In an interview with the Inquirer, Efren de Luna, president of the Alliance of Concerned Transport Organizations, said jeepney drivers would “do whatever it takes to defend their livelihood” if the Department of Transportation (DOTr) continued to give them the runaround on when they would be allowed to go work again.
“That’s how dire the situation is. Because what will we do with our vehicles if the government will no longer allow them back on the road?” De Luna said.
Well before the outbreak began, jeepneys had already been threatened by a government program to modernize public transport and phase out aging vehicles. The diesel-powered jeepneys, which ply inner-city routes where thousands of businesses are located and run round the clock, cough out dark fumes, which have been blamed for Metro Manila’s notoriously polluted air.
Not prelude to phaseout
Malacañang and the DOTr maintain that the ban on jeepneys is not a prelude to a phaseout and that they will be allowed back on the road if the selected public transport running since June 1 prove to be inadequate to meet commuter demand as more quarantine restrictions are lifted.
But De Luna noted that officials’ actions contradict their words.
“At first we were confident that the DOTr would keep their word. But now we’re seeing that on several of the routes we used to ply in Marikina, Quezon City and Manila, there are already buses there,” De Luna said.
‘Come clean’
“That’s what we’re afraid of, that they’re secretly implementing the phaseout and that we’re really waiting for nothing,” he added.

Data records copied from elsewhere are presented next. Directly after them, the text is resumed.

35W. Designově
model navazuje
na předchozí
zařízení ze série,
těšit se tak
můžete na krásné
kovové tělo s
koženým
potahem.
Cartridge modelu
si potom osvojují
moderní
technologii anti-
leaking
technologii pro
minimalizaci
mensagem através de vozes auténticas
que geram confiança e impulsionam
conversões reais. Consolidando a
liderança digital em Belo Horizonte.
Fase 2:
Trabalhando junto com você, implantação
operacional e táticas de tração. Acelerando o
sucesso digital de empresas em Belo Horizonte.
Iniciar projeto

De Luna urged transport officials, particularly Delgra, to “come clean” and tell the jeepney drivers if they were still part of the government’s plan so they could make their own plan.
“The problem with these officials is that they do not understand the hardships and sufferings of jeepney drivers. They do not know hunger or hear children cry every day because they have nothing to eat, or how it feels to live on vehicles because they’re not able to make rent,” De Luna said.
Multiple protests
He said his group was planning to stage multiple protests to condemn the DOTr and
LTFRB’s “incoherent” policies. He warned that jeepney drivers would fight relentlessly for their livelihood.

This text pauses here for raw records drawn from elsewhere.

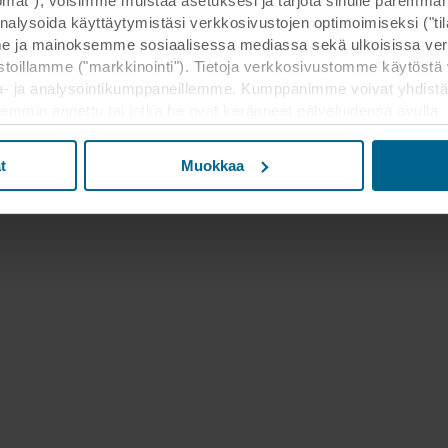
ttömät"), voisimme muistaa asetuksesi ja tarjota sinulle parem
nalysoida käyttäytymistäsi verkkosivustojen optimoimiseksi ("tilas
 ja mainoksemme sosiaalisessa mediassa sekä ulkoisissa ver
toillamme ("markkinointi"). Tietoja verkkosivustomme käytöstä 
a- ja analysointikumppaneillemme. Kumppanimme voivat yhdistä
kaisemmin annettu tai jotka he ovat keränneet palveluidensa avulla
lukien Yhdysvallat, ja hyväksymällä evästeet hyväksyt myös t
a maassa ei välttämättä ole sama kuin EU/ETA-maissa.
t
Muokkaa
n asettamisesta, yleisluontoista kerätyistä tiedoista, linkeistä 
 kuinka kauan kukin eväste säilyy tallennettuna päätelaitteellesi. 
t käyttää evästeitä ja siten käsitellä tietojasi evästeiden avulla.
 muuttaa sitä milloin tahansa napsauttamalla verkkosivuston al
västeiden käytöstä verkkosivustoillamme saat "Lisää"-osiosta ja 
e
, mukaan lukien sen ROCKWOOL-konserniin kuuluvan yrityksen 
jä.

“We will burn our jeepneys in the streets as our last card,” De Luna said.
Earlier, the LTFRB said it was studying whether to allow jeepneys to resume operations and that it would announce its decision this month.
But in a television interview on Wednesday, presidential spokesperson Harry Roque said UV Express vans had a better chance than jeepneys of winning government permission to resume operations.

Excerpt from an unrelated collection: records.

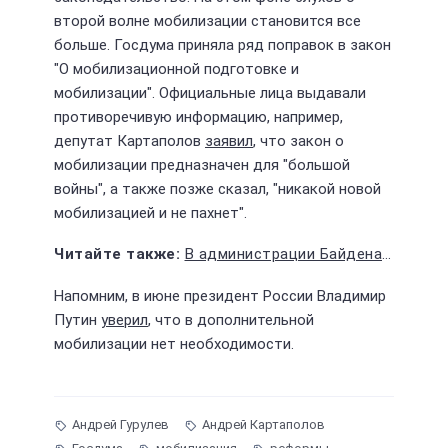
второй волне мобилизации становится все
больше. Госдума приняла ряд поправок в закон
"О мобилизационной подготовке и
мобилизации". Официальные лица выдавали
противоречивую информацию, например,
депутат Картаполов
заявил
, что закон о
мобилизации предназначен для "большой
войны", а также позже сказал, "никакой новой
мобилизацией и не пахнет".
В администрации Байдена признали атаки по Крыму бесполезными
Напомним, в июне президент России Владимир
Путин
уверил
, что в дополнительной
мобилизации нет необходимости.
Андрей Гурулев
Андрей Картаполов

He explained that on UV Express vans, all passengers face forward. “No passengers [are] facing each other,” he said.
Roque, however, made no reference to jeepney-like seating on some newer passenger vehicles that the government allowed to resume operations on Monday.
The government insists on calling those vehicles “modern jeepneys” although they look like truncated buses that in no way resemble the old “king of the road.”
The jeepneys evolved from US military jeeps that American forces left behind in the Philippines after World War II. The vehicles were modified and then were reproduced, many based on a secondhand truck chassis, and for decades were the most popular form of public transport in the country and a showcase of Philippine culture on wheels.
Hard to retrofit
As a cultural icon, the jeepney is irreplaceable, but even the Department of Health sees difficulty in retrofitting the vehicles because their drivers have not been earning for the last three months.
Health Undersecretary Maria Rosario Vergeire on Wednesday said the seating on jeepneys needed to be reconfigured so that passengers would face forward, as on buses.
Vergeire, however, stopped short of recommending a solution, pointing out that it was the DOTr’s job to ensure compliance with minimum health standards in the public transport sector.